I'm running emr-5.2.0 and have one year of data stored in S3 as Parquet that is partitioned by day. When querying for one month I'm expecting Spark to only load one month of data into memory. However, my cluster memory usage looks like I'm loading the full years 1.7TB of data.

Spark Memory Usage

I'm assuming that I can load the full data lake like this

val lakeDF = spark.sqlContext.read.parquet("s3://mybucket/mylake.parquet")
lakeDF.cache()
lakeDF.registerTempTable("sightings")

And that Spark would use the dates in the query to only select the partitions that match there WHERE filter.

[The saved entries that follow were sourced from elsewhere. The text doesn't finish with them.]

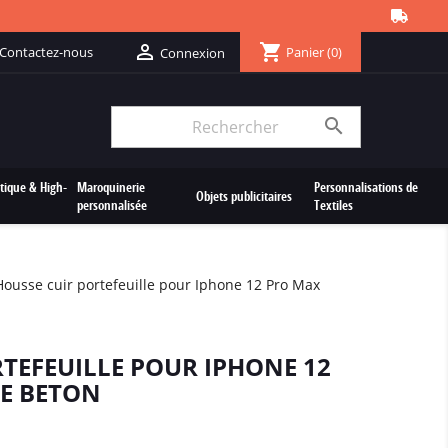
shopping_cart

Contactez-nous
Panier
(0)
Connexion

tique & High-
Maroquinerie
Personnalisations de
Objets publicitaires
personnalisée
Textiles
Housse cuir portefeuille pour Iphone 12 Pro Max
TEFEUILLE POUR IPHONE 12
E BETON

val leftDF = spark.sql("SELECT * FROM sightings WHERE DATE(day) BETWEEN "2016-01-09" AND "2016-01-10"")
val audienceDF = leftDF.join(ghDF, Seq("gh9"))
audienceDF.select( approxCountDistinct("device_id", red = 0.01).as("distinct"), sum("requests").as("avails") ).show()

I am curious if casting the partition as DATE is causing this issue?

I've also been running some test with Athena/PrestoDB on the same dataset and it's very clear that only a few gigabytes of data is being scanned.

Is there any way for Spark to tell me how much data is going to be loaded before submitting a query?

1
have you tried to remove the lakeDF.cache() statement? You cold also study the physical plan ex given by df.explain() at the end of your transformations (before calling an action), maybe this gives you a hint - Raphael Roth
Yes lakeDF.cache() was the issue. - jspooner

1 Answers

1
votes

The issue was caused by calling lakeDF.cache() before the filter was applied.